Dear Blue Lobster:
Does Taiwan have crayfish, or Asia, for that matter? If so, what kind?
I'm planning a trip to Asia for a year, will be giving my crays to someone else but plan to carry on the hobby if they have crays there. I'd bring the crays along but of course that wouldn't be allowed.
I'd heard they have "the dragon cray", sixteen inches in length, three-clawed, spiked tail and firy red. But I'm not sure if this is just a myth.
Dear Gentle Sir:
Asia is home to a wide variety of cray species, most of which have yet to be scientifically described but are incredibly diverse and, in some cases, unlike any other species in the world.
Japan's national invertebrate is Cambaroides japonicus, the Japanese Crayfish. Usually an unassuming greenish-brown, it only reaches four centimeters in length and is one of the quicker crayfish in the world. It is closely related to Korea's own national invertebrate, Cambaroides similis, the Korean Crayfish.
Also in Japan was Ebirah, an ancient lobster relative that reached lengths of six meters and tooled around the shallows in search of beached marine life. It's theorized that it could use sound to stun prey underwater, but without a completely intact carapace this remains unknown. It also inspired Godzilla's foe in ゴジラ・エビラ・モスラ 南海の大決闘 (1966).

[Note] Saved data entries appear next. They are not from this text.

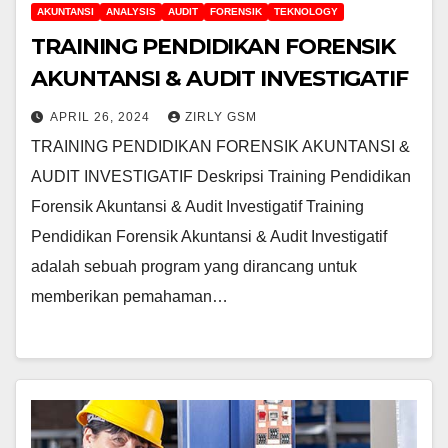
AKUNTANSI
ANALYSIS
AUDIT
FORENSIK
TEKNOLOGY
TRAINING PENDIDIKAN FORENSIK
AKUNTANSI & AUDIT INVESTIGATIF
APRIL 26, 2024
ZIRLY GSM
TRAINING PENDIDIKAN FORENSIK AKUNTANSI &
AUDIT INVESTIGATIF Deskripsi Training Pendidikan
Forensik Akuntansi & Audit Investigatif Training
Pendidikan Forensik Akuntansi & Audit Investigatif
adalah sebuah program yang dirancang untuk
memberikan pemahaman…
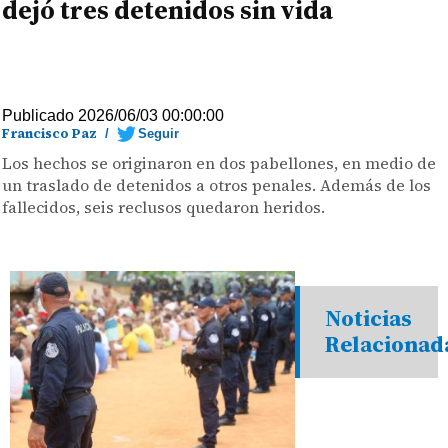
dejó tres detenidos sin vida
Publicado 2026/06/03 00:00:00
Francisco Paz
/
Seguir
Los hechos se originaron en dos pabellones, en medio de
un traslado de detenidos a otros penales. Además de los
fallecidos, seis reclusos quedaron heridos.
Noticias
Relacionad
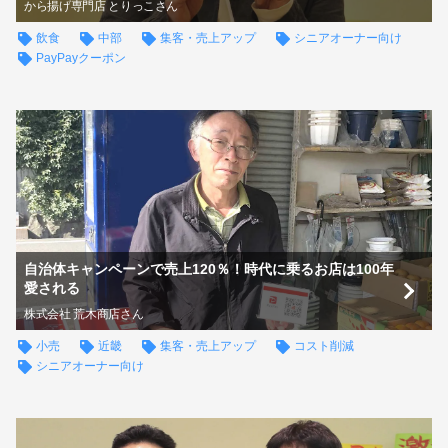
から揚げ専門店 とりっこさん
飲食
中部
集客・売上アップ
シニアオーナー向け
PayPayクーポン
自治体キャンペーンで売上120％！時代に乗るお店は100年
愛される
株式会社 荒木商店さん
小売
近畿
集客・売上アップ
コスト削減
シニアオーナー向け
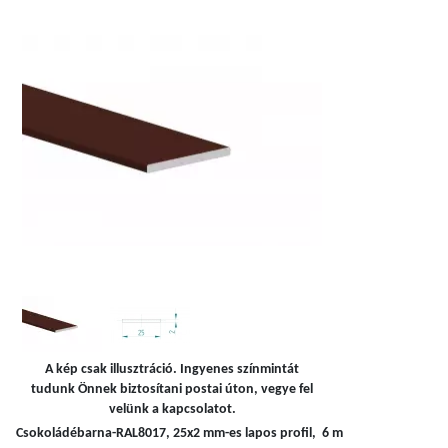
A kép csak illusztráció. Ingyenes színmintát
tudunk Önnek biztosítani postai úton, vegye fel
velünk a kapcsolatot.
Csokoládébarna-RAL8017, 25x2 mm-es lapos profil, 6 m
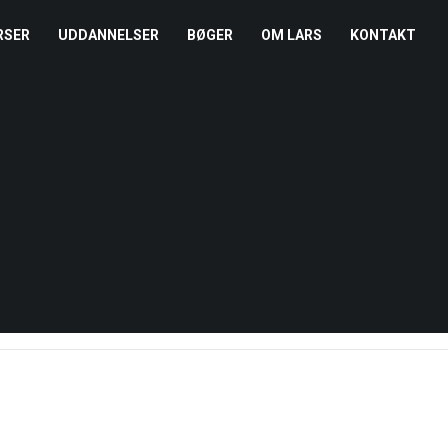
RSER
UDDANNELSER
BØGER
OM LARS
KONTAKT
EDERKURSUS
KONFLIKTCOACH
HANDELSBETINGELSER
REFERENCER
ENTOR I NÆRVÆR
LEVEL 2
COOKIE- OG
PRESSE
PRIVATLIVSPOLITIK
EMADAG
OM HENRIK
EAMUDVIKLING
ÅBEN KALENDER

Taiwan, sadly, is without native cray species. The Rusty Crayfish (Orconectes rusticus) and the Signal Cray (Pacifastacus leniusculus) have both infested Taiwanese waters in what is thought to be an attempt by the People's Republic of China to weaken the tiny island nation's ecology. One can find shops and cafes offering steamed, boiled, or fried 小龍蝦 (soei leng-hei, or "little lobsters") all over cosmopolitan Taiwan.
The Dragon Cray is an unidentified member of the Cambroides genus that lives in the warm rivers and lakes of southern Chine and reaches up to sixteen inches in length. It is bright red and during its mating phase it shows bright blue mottling along its carapace and claws. Allusions to a pointed tale are probably incidental descriptions of the cray folding its tail-fins, while the third claw is completely mythical but has parallels seen in Chinese mythology.
The PRC has strict policies regarding even the study of native cray and crustacean species and a so-called Bamboo Curtain has fallen, making scientific cooperation with Chinese institutions strained. If visiting China, don't expect observation of the Dragon Cray or any other species.
Have a great trip otherwise, and bring back some pictures to share with us!